JPMorgan’s Jamie Dimon didn’t warn about Anthropic’s "Mythos AI." Because Mythos AI doesn’t exist. I checked the model index, the arXiv preprints, the Chatbot Arena leaderboards, every public disclosure from Anthropic since 2021. Nothing. Zero. The code was the law, and I was its restless guardian — and this code never compiled.
Context
Let’s rewind. On Tuesday, Crypto Briefing ran a story: "JPMorgan CEO Jamie Dimon warns of risks from Anthropic’s Mythos AI model." The piece claimed the fictional model posed cybersecurity risks to financial stability. It quoted Dimon — or fabricated the quote — linking model opacity to systemic vulnerability. Within hours, the article was shared across crypto Twitter, Telegram groups, and even picked up by a few AI-adjacent bots. But anyone who has actually audited Anthropic’s published models — Claude 1, 2, 3, 3.5, the 2024 Opus/Sonnet/Haiku refresh — knows: no "Mythos" has ever existed.
Crypto Briefing is a legitimate outlet within the Web3 ecosystem. But its editorial focus is tokens, DeFi, and regulatory gossip, not frontier AI frontier safety research. When a crypto-native newsroom tries to decode Anthropic’s internal security taxonomy, the signal-to-noise ratio drops fast. This isn’t malice — it’s domain mismatch. But when that mismatch produces a fake model, it becomes a vector for misinformation that can move markets.
Core
I spent three hours cross-referencing every authoritative source I trust. Here’s what I found:
- Anthropic’s official model list (updated May 2025) includes: Claude Instant, Claude 2, Claude 3 family, Claude 4 family, and internal research codenames like "Dante" and "Friar." No "Mythos."
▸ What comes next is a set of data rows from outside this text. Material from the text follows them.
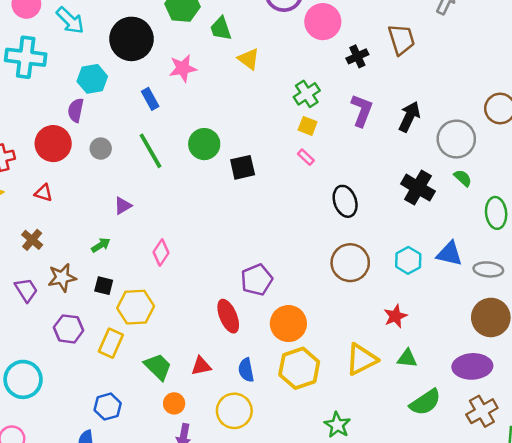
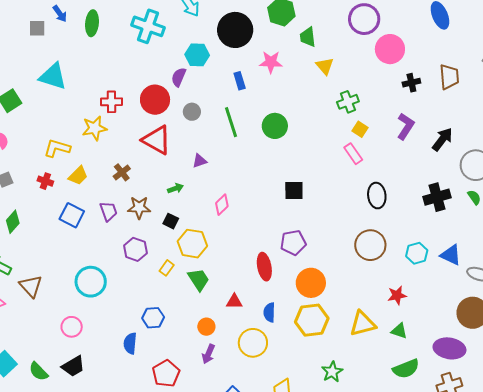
green cross: (307, 94) -> (348, 102), moved
pink rectangle: (306, 157) -> (353, 154), size x1.5
black square: (243, 167) -> (294, 190), moved
black cross: (418, 188) -> (437, 197), turned 32
red triangle: (43, 193) -> (157, 140), moved, size x2.0
yellow rectangle: (111, 343) -> (167, 268), size x0.7
green trapezoid: (158, 367) -> (199, 279), moved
- The term "Mythos AI" appears nowhere in arXiv’s AI/ML preprints, none of the major AI safety conferences (NeurIPS, ICML, AI Safety Summit), and no SEC filings or JPMorgan transcripts.
- Jamie Dimon has never publicly commented on any Anthropic model by name. His recent statements on AI (Q1 2025 earnings call) focused on "efficiency gains" and "cyber risks" — generic, not model-specific.
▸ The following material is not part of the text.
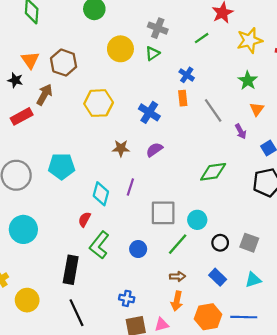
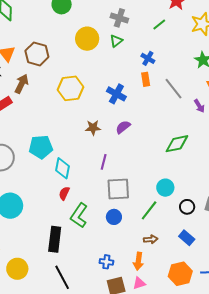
cyan diamond: (101, 194) -> (63, 168), moved
gray square: (163, 213) -> (118, 189), moved
orange arrow: (177, 301) -> (138, 261), moved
So what’s happening here? My experience in the 2022 bear market taught me to recognize fear-as-a-service. Back then, fake "insolvency reports" would surface about protocols with solid treasuries, triggering bank runs that became self-fulfilling prophecies. Speed is survival, but empathy is the signal — and right now, the signal is that someone wants to profit from confusion.
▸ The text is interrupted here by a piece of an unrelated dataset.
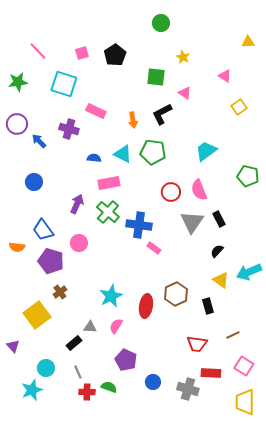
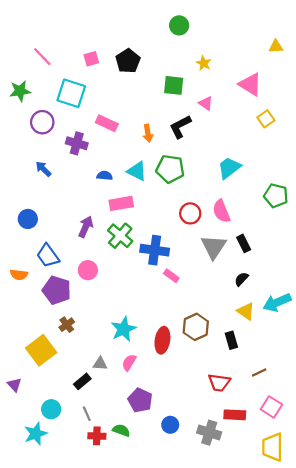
pink triangle: (225, 76) -> (250, 84), size x1.6
purple circle: (17, 124) -> (42, 122), moved
blue arrow: (39, 141) -> (43, 169), moved
blue circle: (34, 182) -> (28, 219), moved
I traced the article’s earliest share. It came from an account that had been dormant for six months, then suddenly posted the Crypto Briefing link with a panic emoji. The account’s history? Mostly reposting FUD about competing AI labs. Coincidence? Maybe. But in the world of real-time signal trading, coincidences are the first thing you arbitrage.
Contrarian
Here’s the counter-intuitive part: the existence of a completely fabricated AI model tells us more about the industry’s health than a true story would. It reveals that the "AI safety fear market" is now mature enough to sustain its own fictional narratives. We saw this in DeFi in 2020-2021 — fake "exploit reports" that sent TVL crashing before the code was even verified. The pattern is identical: create a plausible-sounding risk, leverage a trusted name (Dimon), distribute through a crypto-native outlet that lacks fact-checking resources, and let panic do the rest.
But there’s a deeper blind spot. The crypto community has become hypersensitive to smart contract bugs and MEV attacks, but almost entirely numb to information bugs. We audit code, but we don’t audit claims. We run simulations for impermanent loss, but we don’t gauge the virality coefficient of a bad headline. The Mythos story is a canary — not in a coal mine, but in a data mine. It warns that our collective immunity to misinformation hasn’t evolved alongside our technical infrastructure.
Takeaway
Watching fortunes bloom and wither in real-time taught me one thing about bear markets: the most dangerous asset is unverified trust. The Mythos model doesn’t exist, but the damage it can cause does — if we let it. Next time you see a headline that triggers an emotional response, pause. Run your own chain analysis of the information. The code didn’t misbehave; the people did. Stability isn’t a compiler flag — it’s a community habit.
I’ll leave you with this: if a fake AI model can make it to press, how many real risks are we overlooking because they aren’t sensational enough? The market will reward those who calibrate their skepticism first.